The relevance of schemas

Pig has a special way to handle known and unknown schemas. Schemas exist to give fields their identity by naming them and categorizing them into a data type. Pig has the ability to discover schemas at runtime by making appropriate assumptions about the data types. In case the data type is not assigned, Pig defaults the type to bytearray and performs conversions later, based on the context in which that data is used. This feature gives Pig an edge when you want to use it for research purposes to create quick prototypes on data with the unknown schema. Notwithstanding these advantages of working with unspecified schemas, it is recommended to specify the schema wherever or whenever it is possible for more efficient parse-time checking and execution. However, there are a few idiosyncrasies of how Pig handles unknown schemas when using various operators.

For the relational operators that perform JOIN, GROUP, UNION, or CROSS, if any one of the operators in the relation doesn't have a schema specified, then the resultant relation would be null. Similarly, a null would be the result when you try to flatten a bag with unknown schema.

Extending the discussion of how nulls can be resulted in Pig as in the preceding section, there are a few other ways nulls could result through the interaction of specific operators. As a quick illustration, if any of the subexpression operand in the comparison operators, such as ==, <, >, and MATCHES are null, then the result would be null. The same is applicable to arithmetic operators (such as +, -, *, /) and the CONCAT operators too. It is important to remember subtle differences between how various functions respect a null.

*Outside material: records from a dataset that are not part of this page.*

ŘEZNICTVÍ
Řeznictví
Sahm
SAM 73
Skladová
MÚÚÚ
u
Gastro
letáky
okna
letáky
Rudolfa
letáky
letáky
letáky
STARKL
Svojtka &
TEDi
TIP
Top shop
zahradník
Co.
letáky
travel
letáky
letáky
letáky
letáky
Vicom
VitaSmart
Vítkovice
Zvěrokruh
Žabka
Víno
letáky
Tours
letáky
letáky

While the AVG, MAX, MIN, SUM, and COUNT functions disregard nulls, the COUNT_STAR function does not ignore it and counts a null as if there is a value to it.

Summary

In this chapter, we have covered a wide array of ideas, with the central theme of keeping your focus latched on to Pig and then exploring its periphery. We understood what design patterns are and the way they are discovered and applied, from the perspective of Pig. We explored what Hadoop is, but we did it from a viewpoint of the historical enterprise context and figured out how Hadoop rewrote the history of distributed computing by addressing the challenges of the traditional architectures.

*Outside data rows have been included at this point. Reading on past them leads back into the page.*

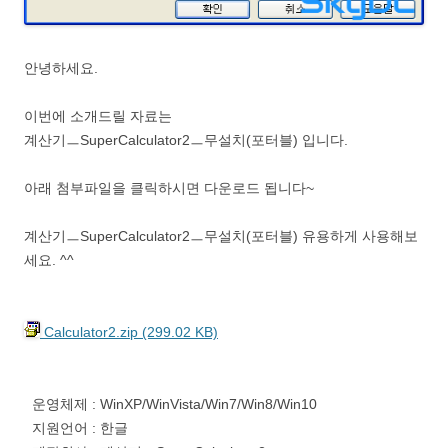
안녕하세요.
이번에 소개드릴 자료는
계산기ㅡSuperCalculator2ㅡ무설치(포터블) 입니다.
아래 첨부파일을 클릭하시면 다운로드 됩니다~
계산기ㅡSuperCalculator2ㅡ무설치(포터블) 유용하게 사용해보
세요. ^^
Calculator2.zip (299.02 KB)
운영체제 : WinXP/WinVista/Win7/Win8/Win10
지원언어 : 한글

We understood how Pig brought in a fresh approach to programming Hadoop in an intuitive style, and we could comprehend the advantages it offers over other approaches of programming, plus it has given us the facility to write code in scripting-like language, which is easy to understand for those who already know scripting or don't want to code in Java MapReduce; with a small set of functions and operators, it provides us with the power to process an enormous amount of data quickly. We used a code example through which we understood the internals of Pig. The emphasis of this section was to cover as much ground as possible without venturing too deep into Pig and give you a ready reckoner to understand Pig.

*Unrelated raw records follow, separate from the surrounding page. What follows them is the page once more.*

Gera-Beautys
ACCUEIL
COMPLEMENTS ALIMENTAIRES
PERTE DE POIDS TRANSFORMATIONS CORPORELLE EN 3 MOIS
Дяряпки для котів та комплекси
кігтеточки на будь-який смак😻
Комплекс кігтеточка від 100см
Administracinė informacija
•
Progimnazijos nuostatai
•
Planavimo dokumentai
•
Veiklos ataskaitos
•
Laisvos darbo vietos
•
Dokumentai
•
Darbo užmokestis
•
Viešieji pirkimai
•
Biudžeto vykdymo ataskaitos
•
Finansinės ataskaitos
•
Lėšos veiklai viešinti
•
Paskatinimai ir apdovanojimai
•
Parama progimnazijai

In the next chapter, we will extend our understanding of the general concepts of using Pig in enterprises to specific use cases where Pig can be used for the input and output of data from a variety of sources. We shall begin by getting a ring-side view of all the data that gets into the enterprise and how it is consumed, and then we will branch out to look at a specific type of data more closely, and apply our patterns to it. These branches deal with unstructured, structured, and semi-structured data. Within each branch, we will learn how to apply patterns for each of the subbranches that deal with multiple aspects and attributes.